(Exercise aim) Pictures stay out of the output. Return exactly the lines below from the one with "returns and minimize taxes" down to the one with "electronically adjusts the individual shock", both included, and nothing more.

Segment Open

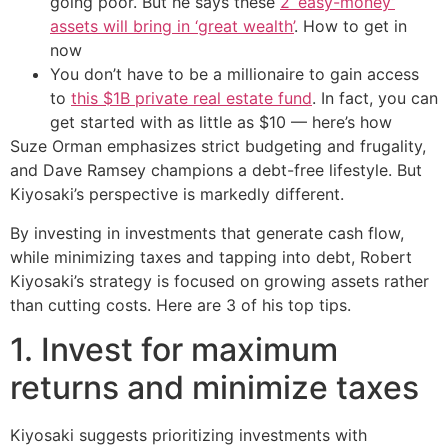
going poor. But he says these
2 ‘easy-money’
assets will bring in ‘great wealth’
. How to get in
now
You don’t have to be a millionaire to gain access
to
this $1B private real estate fund
. In fact, you can
get started with as little as $10 — here’s how
Suze Orman emphasizes strict budgeting and frugality,
and Dave Ramsey champions a debt-free lifestyle. But
Kiyosaki’s perspective is markedly different.
By investing in investments that generate cash flow,
while minimizing taxes and tapping into debt, Robert
Kiyosaki’s strategy is focused on growing assets rather
than cutting costs. Here are 3 of his top tips.
1. Invest for maximum
returns and minimize taxes
Kiyosaki suggests prioritizing investments with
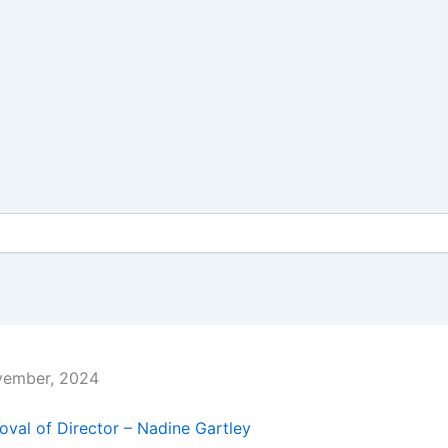
vember, 2024
val of Director – Nadine Gartley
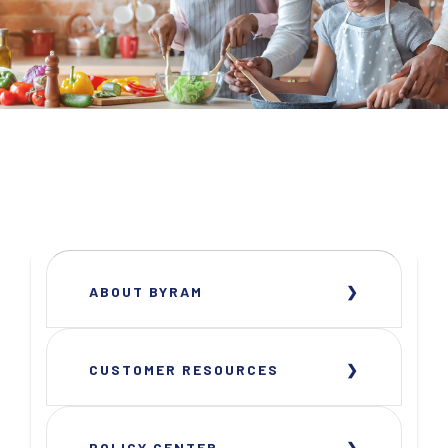
ABOUT BYRAM
CUSTOMER RESOURCES
POLICY CENTER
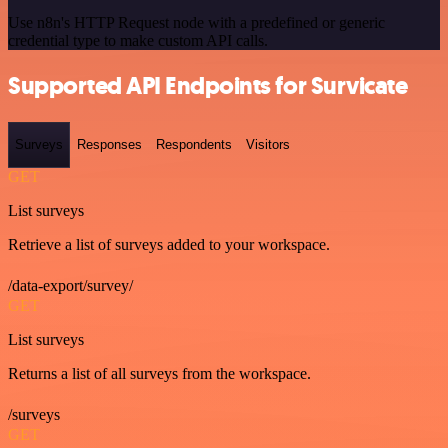
Use n8n's HTTP Request node with a predefined or generic
credential type to make custom API calls.
Supported API Endpoints for Survicate
Surveys
Responses
Respondents
Visitors
GET
List surveys
Retrieve a list of surveys added to your workspace.
/data-export/survey/
GET
List surveys
Returns a list of all surveys from the workspace.
/surveys
GET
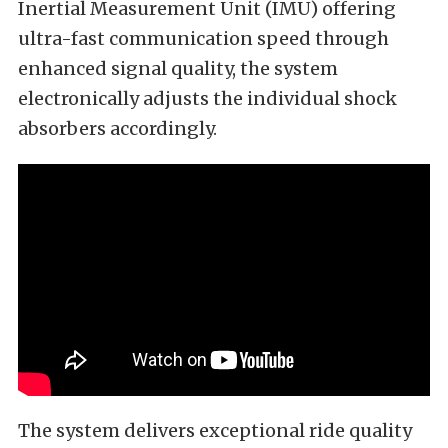
Inertial Measurement Unit (IMU) offering
ultra-fast communication speed through
enhanced signal quality, the system
electronically adjusts the individual shock
absorbers accordingly.
The system delivers exceptional ride quality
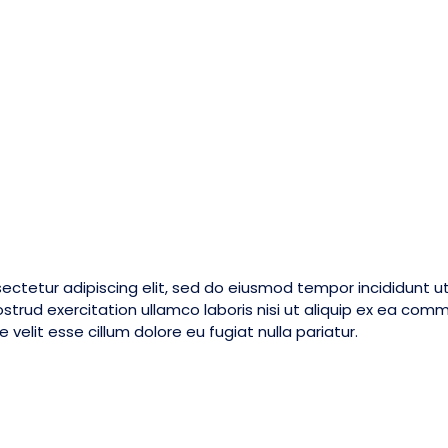
ectetur adipiscing elit, sed do eiusmod tempor incididunt u
strud exercitation ullamco laboris nisi ut aliquip ex ea com
 velit esse cillum dolore eu fugiat nulla pariatur.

Segment Closed

(Answer box)
returns and minimize taxes
Kiyosaki suggests prioritizing investments with
vember, 2024
val of Director – Nadine Gartley
ABOUT BYRAM
CUSTOMER RESOURCES
POLICY CENTER
Use n8n's HTTP Request node with a predefined or generic
credential type to make custom API calls.
Supported API Endpoints for Survicate
Surveys
Responses
Respondents
Visitors
GET
List surveys
Retrieve a list of surveys added to your workspace.
/data-export/survey/
GET
List surveys
Returns a list of all surveys from the workspace.
/surveys
GET
Inertial Measurement Unit (IMU) offering
ultra-fast communication speed through
enhanced signal quality, the system
electronically adjusts the individual shock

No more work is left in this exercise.